What you need to do: Copy each entry below exactly as it reads.

Data provided:

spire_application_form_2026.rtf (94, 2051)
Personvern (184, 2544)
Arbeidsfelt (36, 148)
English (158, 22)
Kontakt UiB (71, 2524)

Answer box:
spire_application_form_2026.rtf (94, 2051)
Personvern (184, 2544)
Arbeidsfelt (36, 148)
English (158, 22)
Kontakt UiB (71, 2524)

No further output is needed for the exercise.